After reading Into Thin Air, Robert encouraged me to read more of Krakauer’s works. Into the Wild is the story of Chris McCandless and his journey towards an “examined life.” He graduates from college, gives away all his money and sets across the country – into the wild.
The shocking thing about the book is that you know how it is going to end after the first 3 pages. Krakauer tells you the end picture of Chris McCandless. I was half tempted to punt the book at that point. “What kind of author tells you how the story is going to end within the first 3 pages??”
But Krakauer isn’t trying to tell just WHAT happened. He’s more consumed with the HOW and the WHY. And on that level, he does an excellent job. Where Krakauer stumbles a bit are the three or four nostalgic chapters on his own adventures and a few other characters that had some parallels to Chris McCandless. Were they boring or over the top rabbit trails? No. But I’m not sure what was gained by them either other than it took up more pages. You’ll be entertained and informed at the end of those jaunts but I’m not convinced they were necessary either.
Where Krakauer is excellent is in telling the arc of the story of Chris McCandless and his family. He has laser sharp insights into family dynamics. It’s these insights that save Into The Wild from becoming another vehicle to bash the dysfunctional family. Chris learns that his dad not only divorced his first wife, but had an affair and was married to his mom BEFORE the first divorce was final. He learns this as an adult by investigating his parent’s past. It’s doubtful Chris EVER forgave or got over that incident on top of the value conflicts he had with his father.

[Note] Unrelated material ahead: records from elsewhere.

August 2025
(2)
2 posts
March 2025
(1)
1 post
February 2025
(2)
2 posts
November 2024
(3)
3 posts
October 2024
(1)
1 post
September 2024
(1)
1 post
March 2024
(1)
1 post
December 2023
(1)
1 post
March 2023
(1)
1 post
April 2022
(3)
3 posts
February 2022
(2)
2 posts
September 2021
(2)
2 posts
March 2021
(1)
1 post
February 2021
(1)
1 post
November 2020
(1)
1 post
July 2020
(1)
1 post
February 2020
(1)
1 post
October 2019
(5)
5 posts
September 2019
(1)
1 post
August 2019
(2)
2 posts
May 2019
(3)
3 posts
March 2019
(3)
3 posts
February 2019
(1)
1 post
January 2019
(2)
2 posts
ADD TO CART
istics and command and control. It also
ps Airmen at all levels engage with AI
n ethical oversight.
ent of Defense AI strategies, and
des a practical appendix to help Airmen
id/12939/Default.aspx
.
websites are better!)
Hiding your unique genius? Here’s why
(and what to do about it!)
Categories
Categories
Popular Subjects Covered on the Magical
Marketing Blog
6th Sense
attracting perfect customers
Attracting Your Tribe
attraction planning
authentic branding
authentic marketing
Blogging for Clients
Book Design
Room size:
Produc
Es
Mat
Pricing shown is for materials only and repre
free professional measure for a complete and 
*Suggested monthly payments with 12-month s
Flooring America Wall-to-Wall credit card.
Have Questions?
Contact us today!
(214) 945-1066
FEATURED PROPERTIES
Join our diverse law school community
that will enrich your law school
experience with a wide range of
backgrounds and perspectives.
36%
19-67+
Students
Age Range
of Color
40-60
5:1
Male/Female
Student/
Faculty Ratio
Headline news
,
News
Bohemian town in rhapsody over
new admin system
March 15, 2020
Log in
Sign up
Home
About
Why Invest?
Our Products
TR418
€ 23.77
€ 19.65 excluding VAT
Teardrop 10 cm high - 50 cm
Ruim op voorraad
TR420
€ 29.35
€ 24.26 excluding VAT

Krakauer was careful in the book to point out that while Chris put many of his ideals in practice, he had his own huge blind spots of inconsistencies. The very past and family roots that Chris was trying to unshackle from, he wouldn’t allow his dad that same freedom. The men that Chris idolized – Tolstoy, London – led much worse private lives and lives that were completely at odds with the ideals they wrote about. The Great Alaskan Adventure that McCandless was so focused on not only ended tragically, but hardly in the “great wild.” He was 6 miles from a US Forest outpost, 1 mile from another set of cabins, and stayed for much of the adventure inside an abandoned bus.
There’s some time taken in the book to evaluate McCandless – was he an idiot? Did he have a death wish? Was he just another stupid young man who underestimated the Alaskan wild? What if he was none of those options? What if he was just a guy who was trying to find out who he was and he just made one mistake in the middle of that process? McCandless wasn’t stupid nor was he suicidal but the strength of the book isn’t in how Krakauer answers these questions.
The strength of the book is found in Krakauer insight of human relationships. The greatest sin of his father – in Chris’s eyes – was his insistence of doing what he wanted when he wanted to do it regardless of how it effected others. The son was guilty of the same sin but at a much higher consequence. It’s this insight that Krakauer nails exactly.